Two music discovery scripts that scan your collection and generate reports from Last.fm data. Run them from the command line or let a Docker-hosted web dashboard trigger and schedule them.
Missing Popular Albums — for every artist you own, finds the single highest-playcount album or EP you don't have yet.
Discover Similar Artists — queries Last.fm for artists similar to those in your collection, filters out anything you already own, and surfaces the top recommendation per candidate with their most popular album.
New & Trending — pulls new releases from up to 9 sources (Spotify, Last.fm, Bandcamp, AOTY, Juno, ListenBrainz), scores them against your Last.fm scrobble history and Navidrome library, and splits results into three sections: releases from artists you own or scrobble, releases from related artists, and everything else with a positive score.
- Docker (recommended) or Python 3.12+
- A Last.fm API key (free)
- A Navidrome instance or a local music directory
Docker gives you a web dashboard to trigger runs, watch live logs, view reports, and schedule automatic scans — no Python setup required.
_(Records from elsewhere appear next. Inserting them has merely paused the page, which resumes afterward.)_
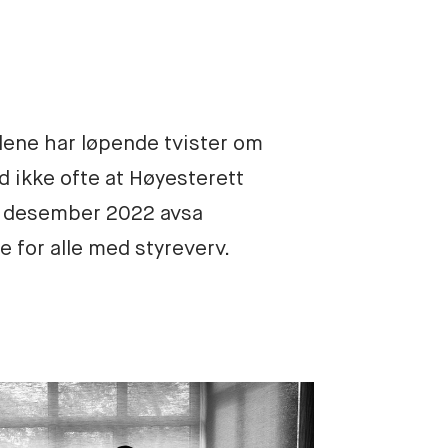
lene har løpende tvister om 
d ikke ofte at Høyesterett 
 desember 2022 avsa 
for alle med styreverv. 
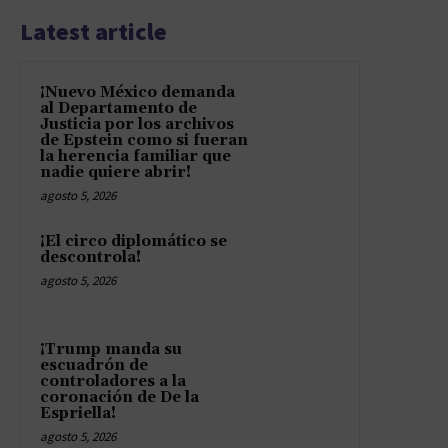
Latest article
¡Nuevo México demanda
al Departamento de
Justicia por los archivos
de Epstein como si fueran
la herencia familiar que
nadie quiere abrir!
agosto 5, 2026
¡El circo diplomático se
descontrola!
agosto 5, 2026
¡Trump manda su
escuadrón de
controladores a la
coronación de De la
Espriella!
agosto 5, 2026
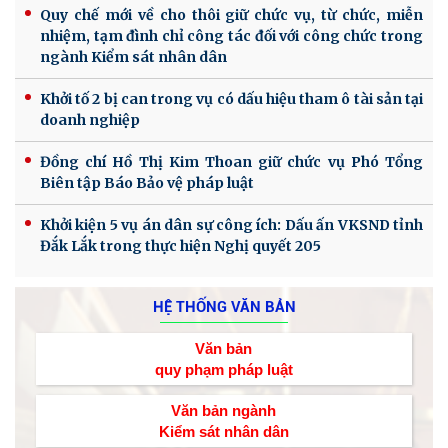
Quy chế mới về cho thôi giữ chức vụ, từ chức, miễn
nhiệm, tạm đình chỉ công tác đối với công chức trong
ngành Kiểm sát nhân dân
Khởi tố 2 bị can trong vụ có dấu hiệu tham ô tài sản tại
doanh nghiệp
Đồng chí Hồ Thị Kim Thoan giữ chức vụ Phó Tổng
Biên tập Báo Bảo vệ pháp luật
Khởi kiện 5 vụ án dân sự công ích: Dấu ấn VKSND tỉnh
Đắk Lắk trong thực hiện Nghị quyết 205
HỆ THỐNG VĂN BẢN
Văn bản
quy phạm pháp luật
Văn bản ngành
Kiểm sát nhân dân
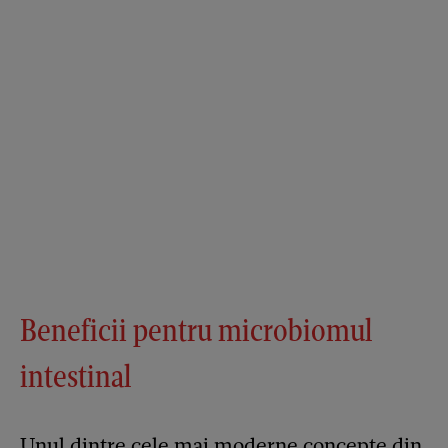
Beneficii pentru microbiomul
intestinal
Unul dintre cele mai moderne concepte din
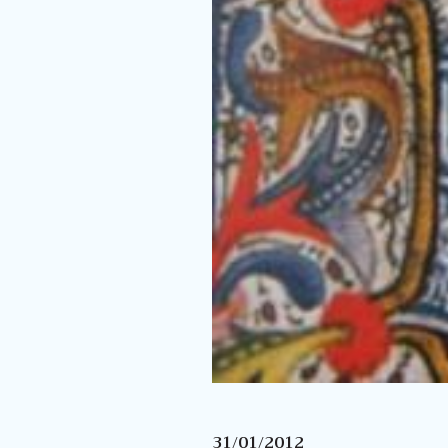
31/01/2012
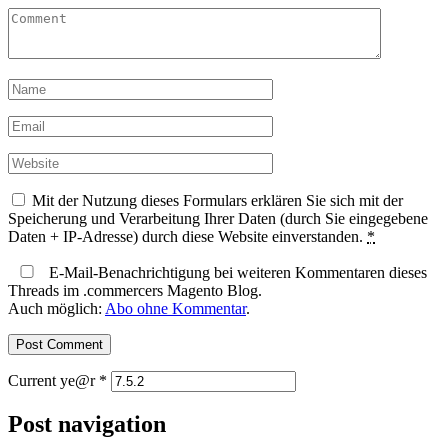
Mit der Nutzung dieses Formulars erklären Sie sich mit der
Speicherung und Verarbeitung Ihrer Daten (durch Sie eingegebene
Daten + IP-Adresse) durch diese Website einverstanden.
*
E-Mail-Benachrichtigung bei weiteren Kommentaren dieses
Threads im .commercers Magento Blog.
Auch möglich:
Abo ohne Kommentar
.
Current ye@r
*
Post navigation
git clone https://github.com/cdeschenes/cratedigger.git
cd cratedigger
cp .env.example .env
# Edit .env — at minimum set:
# LASTFM_API_KEY — your Last.fm API key
# AUTH_PASS — password for the web UI
# SECRET_KEY — any long random string
# NAVIDROME_* — or set MUSIC_ROOT to your local music path
docker compose pull
docker compose up -dThe image is pre-built and published to ghcr.io/cdeschenes/cratedigger:latest. There is no local build step.
Open http://localhost:8080 and sign in with admin / your AUTH_PASS.
Music folder: If you're not using Navidrome, uncomment the volume line in
docker-compose.yamland point it at your music directory.
Run the scripts directly without Docker. Reports are written as standalone HTML files.
python3 -m venv .venv
source .venv/bin/activate
pip install -r requirements.txt
cp .env.example .env
# Edit .env — set LASTFM_API_KEY and NAVIDROME_* (or MUSIC_ROOT)
python missing_popular_albums.py
python discover_similar_artists.pyReports are written to missing_popular_albums.html and discover_similar_artists.html in the current directory (overridable via .env).
All settings live in .env. Copy .env.example to get started — required fields are clearly marked at the top. When using Docker, output paths are pinned to the /data volume automatically and should not be set manually.
| Variable | Default | Required | Purpose |
|---|---|---|---|
LASTFM_API_KEY |
Yes | Last.fm API key. Get one at last.fm/api. Also used for Last.fm charts in New & Trending. | |
MUSIC_ROOT |
/Volumes/NAS/Media/Music/Music_Server |
Fallback | Filesystem path to scan when Navidrome is not configured. |
NAVIDROME_URL |
No | Base URL of your Navidrome instance, e.g. https://navidrome.example.com |
|
NAVIDROME_USER |
No | Navidrome username | |
NAVIDROME_PASS |
No | Navidrome password | |
NAVIDROME_MUSIC_FOLDER |
No | Navidrome library name to restrict the scan to. If set and the name doesn't match, the script aborts and lists available names. Leave empty to scan all libraries. |
All three of NAVIDROME_URL, NAVIDROME_USER, and NAVIDROME_PASS must be set to use Navidrome. If any are missing, the script falls back to the filesystem scan.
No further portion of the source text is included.